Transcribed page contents
......

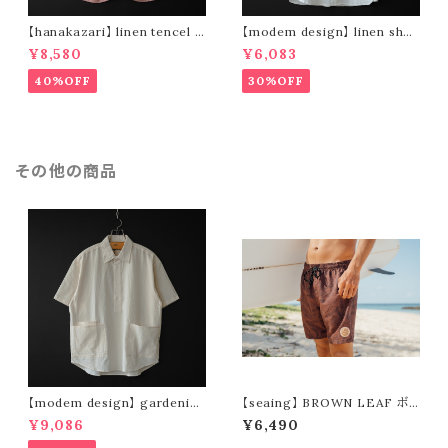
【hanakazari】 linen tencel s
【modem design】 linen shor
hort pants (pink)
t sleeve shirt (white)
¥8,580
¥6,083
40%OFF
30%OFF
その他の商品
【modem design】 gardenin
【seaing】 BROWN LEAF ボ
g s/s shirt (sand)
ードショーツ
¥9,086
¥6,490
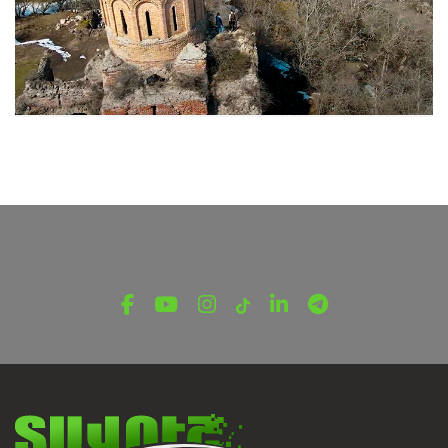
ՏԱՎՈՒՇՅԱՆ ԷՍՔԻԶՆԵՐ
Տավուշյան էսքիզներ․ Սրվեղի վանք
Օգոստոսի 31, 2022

......

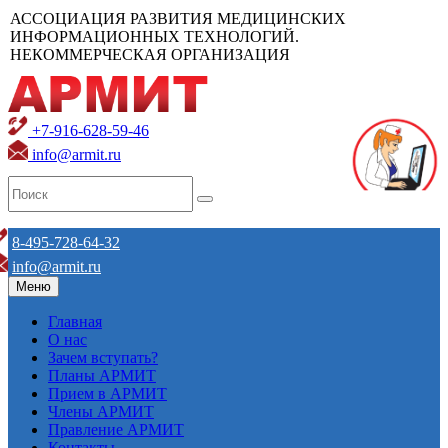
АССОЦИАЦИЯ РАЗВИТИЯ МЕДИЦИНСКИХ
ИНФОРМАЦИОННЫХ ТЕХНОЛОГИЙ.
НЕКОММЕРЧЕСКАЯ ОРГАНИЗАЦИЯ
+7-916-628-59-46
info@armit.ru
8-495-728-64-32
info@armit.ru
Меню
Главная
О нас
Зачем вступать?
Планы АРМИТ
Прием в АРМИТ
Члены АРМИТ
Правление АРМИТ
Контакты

......

▶ [Assigned task]:
The result should be an exact copy of only the lines above from the one that holds "g s/s shirt (sand)" through the one that holds "Օգոստոսի 31, 2022", both ends included, without pictures.

▶ [Response]:
g s/s shirt (sand)
ードショーツ
¥9,086
¥6,490
ՏԱՎՈՒՇՅԱՆ ԷՍՔԻԶՆԵՐ
Տավուշյան էսքիզներ․ Սրվեղի վանք
Օգոստոսի 31, 2022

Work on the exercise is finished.